As the 2020 election season for the presidency ramps up with dozens of Democrats jockeying for their party’s nomination, simultaneously Edwards conducts his 2019 reelection attempt. His national-level counterparts have done him no favors by articulating an extreme leftist agenda anathema to a Louisiana majority. As a result, he does his best to ignore their existence.
Yett only miles from his residence occurred an incident that he cannot shy away from. Last month, an unidentified West Baton Rouge Parish deputy shot and killed a black man. Ostensibly in a raid of the place looking for illegal drugs according to the search warrant, an autopsy showed the bullet entered through the back of the neck, and the only eyewitness (although a potential accomplice in the drug crime, which could affect the veracity of her testimony) claims the shot came within seconds of law enforcement’s entrance.
On the surface, the shooting seems questionable, given the shot came from behind and almost immediately, conveying the impression that it presented no real chance for the guy to surrender peacefully. Because of that, the incident has become grafted into the trendy movement that alleges white law enforcement officers racially target with deadly force black suspects.
The currency of that notion was on full display at a rally last week attended by special interests, family members, and some community members. WBRSO hasn’t released any details about the deputy, but participants from their rhetoric heavily implied he was white, and they saw the shooting as part of the larger pattern alleging black suspects were much more likely to be killed by police and specifically white officers.
This sentiment several Democrats running for president share, if their campaign rhetoric means anything. Except that the latest data show that not only is that untrue, if anything it operates in the reverse. White officers are no more likely than black or Hispanic officers to shoot black civilians. In fact, if there is a bias in police shootings after crime rates are taken into account, it is against white civilians, the study found.
These results confirm what numerous others like it have demonstrated, yet the mistaken belief lingers in minority communities and ideologically extreme others, in no small part because of its amplification by Democrats and currently from the party’s highest platform possible. They, Edwards can try to ignore.
But he can’t ignore the events and attitudes across the river. And in this election campaign, his inability to avoid that puts him between a rock and a hard place.
Safe to say that almost all of those articulating the false “police war on blacks” narrative are part of Edwards’ voting base. Also likely is that those voters open to persuasion to vote for him this fall atypically buy into the myth. So, if Edwards becomes awakened and sympathizes with the myth believers, he helps to turn off that other segment; if he is identified as unwilling to declare systemic racism infuses police departments, he might placate that particular segment but disappoints his base.
And, as it is, his going mum on the issue still indicts him as believing in the conspiracy theory. In absence of any statement on this incident by him, casual voters will infer, based upon rhetoric from the Democrats running for the presidency, that Edwards, as a Democrat, agrees with their false worldview. Thus, if he doesn’t want to lose a chunk of that crucial swing vote, he’ll have to come out at some point and state he thinks the views of protesters at that rally are hogwash.

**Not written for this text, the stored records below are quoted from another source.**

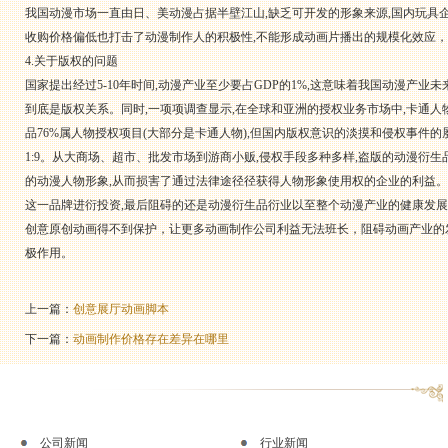
我国动漫市场一直由日、美动漫占据半壁江山,缺乏可开发的形象来源,国内玩具企
收购价格偏低也打击了动漫制作人的积极性,不能形成动画片播出的规模化效应
4.关于版权的问题
国家提出经过5-10年时间,动漫产业至少要占GDP的1%,这意味着我国动漫产业
到底是版权关系。同时,一项项调查显示,在全球和亚洲的授权业务市场中,卡通人
品76%属人物授权项目(大部分是卡通人物),但国内版权意识的淡摸和侵权事件
1:9。从大商场、超市、批发市场到游商小贩,侵权手段多种多样,盗版的动漫衍
的动漫人物形象,从而损害了通过法律途径径获得人物形象使用权的企业的利益
这一品牌进衍投资,最后阻碍的还是动漫衍生品衍业以至整个动漫产业的健康发
创意原创动画得不到保护，让更多动画制作公司利益无法班长，阻碍动画产业的
极作用。
上一篇：
创意展厅动画脚本
下一篇：
动画制作价格存在差异在哪里
公司新闻
行业新闻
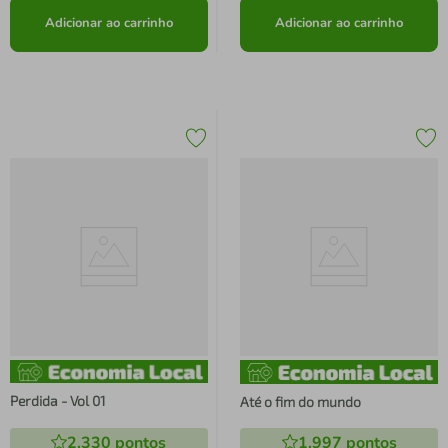
Adicionar ao carrinho
Adicionar ao carrinho
Perdida - Vol 01
Até o fim do mundo
2.330
pontos
1.997
pontos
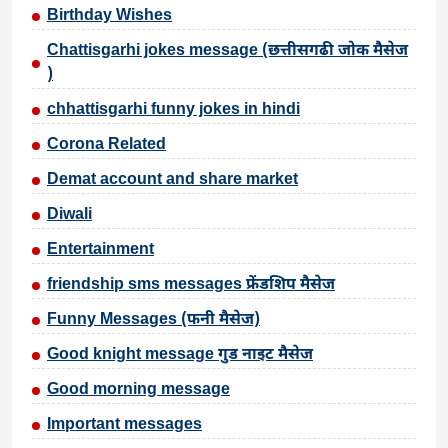
Birthday Wishes
Chattisgarhi jokes message (छत्तीसगढी जोक मैसेज
)
chhattisgarhi funny jokes in hindi
Corona Related
Demat account and share market
Diwali
Entertainment
friendship sms messages फ्रेंडशिप मैसेज
Funny Messages (फनी मैसेज)
Good knight message गुड नाइट मैसेज
Good morning message
Important messages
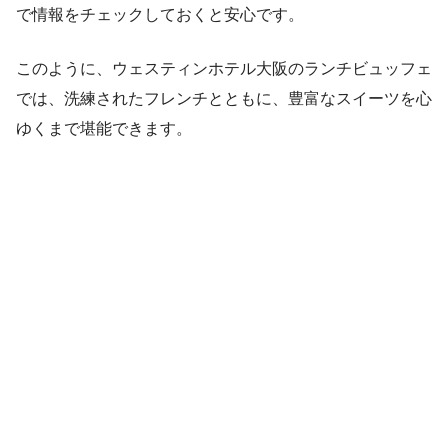
で情報をチェックしておくと安心です。
このように、ウェスティンホテル大阪のランチビュッフェ
では、洗練されたフレンチとともに、豊富なスイーツを心
ゆくまで堪能できます。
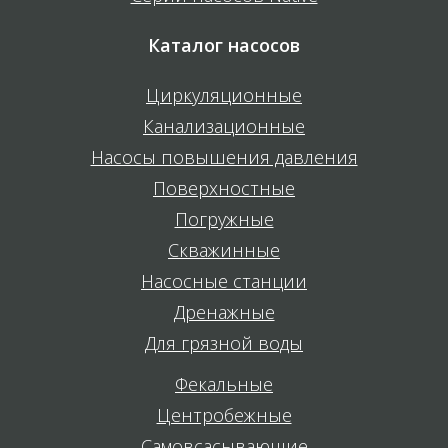
Каталог насосов
Циркуляционные
Канализационные
Насосы повышения давления
Поверхностные
Погружные
Скважинные
Насосные станции
Дренажные
Для грязной воды
Фекальные
Центробежные
Самовсасывающие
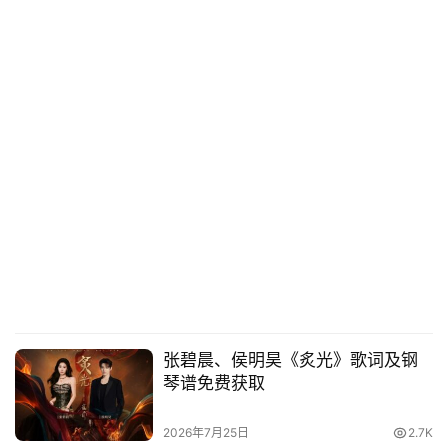
张碧晨、侯明昊《炙光》歌词及钢
琴谱免费获取
2026年7月25日
2.7K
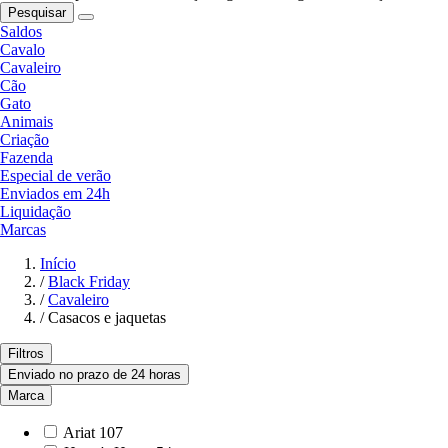
Pesquisar
Saldos
Cavalo
Cavaleiro
Cão
Gato
Animais
Criação
Fazenda
Especial de verão
Enviados em 24h
Liquidação
Marcas
Início
/
Black Friday
/
Cavaleiro
/
Casacos e jaquetas
Filtros
Enviado no prazo de 24 horas
Marca
Ariat
107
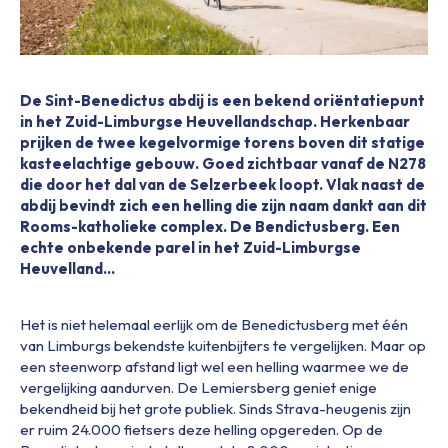
De Sint-Benedictus abdij is een bekend oriëntatiepunt
in het Zuid-Limburgse Heuvellandschap. Herkenbaar
prijken de twee kegelvormige torens boven dit statige
kasteelachtige gebouw. Goed zichtbaar vanaf de N278
die door het dal van de Selzerbeek loopt. Vlak naast de
abdij bevindt zich een helling die zijn naam dankt aan dit
Rooms-katholieke complex. De Bendictusberg. Een
echte onbekende parel in het Zuid-Limburgse
Heuvelland…
Het is niet helemaal eerlijk om de Benedictusberg met één
van Limburgs bekendste kuitenbijters te vergelijken. Maar op
een steenworp afstand ligt wel een helling waarmee we de
vergelijking aandurven. De Lemiersberg geniet enige
bekendheid bij het grote publiek. Sinds Strava-heugenis zijn
er ruim 24.000 fietsers deze helling opgereden. Op de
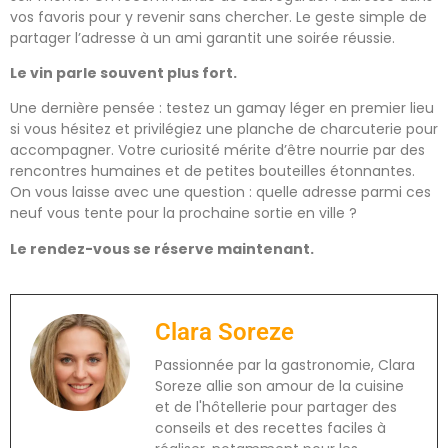
vos favoris pour y revenir sans chercher. Le geste simple de
partager l’adresse à un ami garantit une soirée réussie.
Le vin parle souvent plus fort.
Une dernière pensée : testez un gamay léger en premier lieu
si vous hésitez et privilégiez une planche de charcuterie pour
accompagner. Votre curiosité mérite d’être nourrie par des
rencontres humaines et de petites bouteilles étonnantes.
On vous laisse avec une question : quelle adresse parmi ces
neuf vous tente pour la prochaine sortie en ville ?
Le rendez-vous se réserve maintenant.
Clara Soreze
Passionnée par la gastronomie, Clara
Soreze allie son amour de la cuisine
et de l'hôtellerie pour partager des
conseils et des recettes faciles à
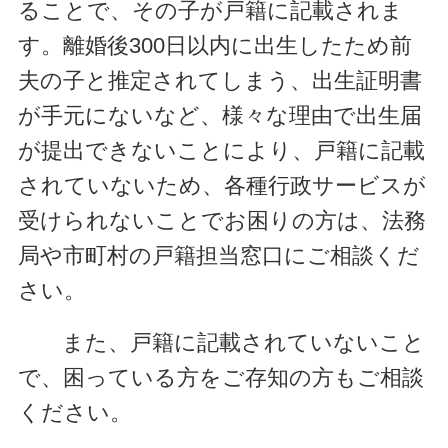
ることで、その子が戸籍に記載されま
す。
離婚後300日以内
に出生したため前
夫の子と推定されてしまう、出生証明書
が手元にないなど、
様々な理由で出生届
が
提出できないことにより、戸籍に記載
されていないため、各種行政サービスが
受けられないことで
お困りの方は、法務
局や市町村の戸籍担当窓口にご相談くだ
さい。
また、戸籍に記載されていないこと
で、困っている方をご存知の方もご相談
ください。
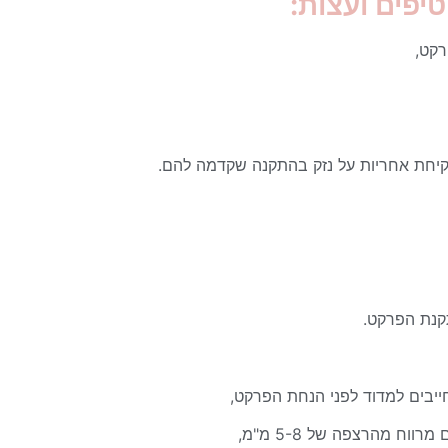
יפים ועצות:
רקט,
לקיחת אחריות על נזק בהתקנה שקדמה להם.
קנת הפרקט.
ייבים למדוד לפני הנחת הפרקט,
ח מהרצפה של 5-8 מ"מ,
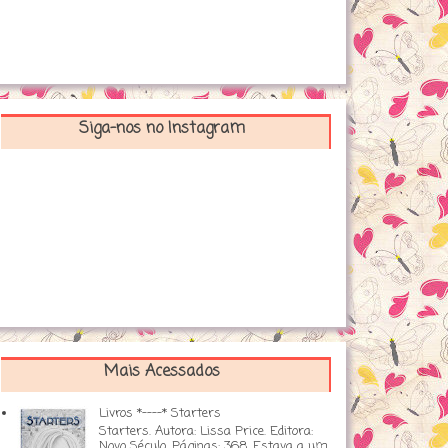
Siga-nos no Instagram
Mais Acessados
Livros *----* Starters
Starters. Autora: Lissa Price. Editora:
Novo Século. Páginas: 368. Estava a um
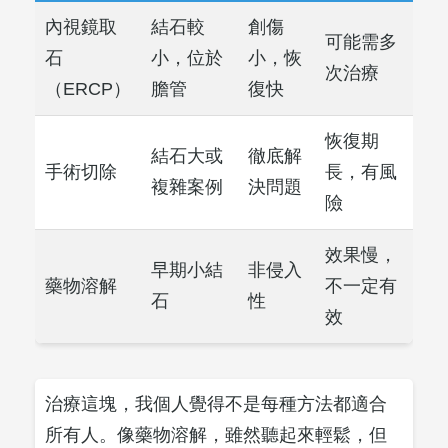
內視鏡取
結石較
創傷
可能需多
石
小，位於
小，恢
次治療
（ERCP）
膽管
復快
恢復期
結石大或
徹底解
手術切除
長，有風
複雜案例
決問題
險
效果慢，
早期小結
非侵入
藥物溶解
不一定有
石
性
效
治療這塊，我個人覺得不是每種方法都適合
所有人。像藥物溶解，雖然聽起來輕鬆，但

Which then upsets them, and they either will display a higher absentee rate on election day or less enthusiasm to endorse him to others, or both. If he has to make a declaration soon enough, it might even encourage a black Democrat to file against him, peeling some votes from him later in the year.
Of course, he can’t remain silent, because at the very least one or more of his opponents will ask him about this, directly or through campaign advertisements. In any event, his silence still carries repercussions, thanks to his party colleagues.
Accordingly, the Edwards high-wire act continues: play up any policy preference that deviates from liberalism while submerging (except for friendly audiences) any that don’t. His problem is, he won’t be spared guilt by association absolved only by sloughing off his base to the point he perhaps can’t win reelection.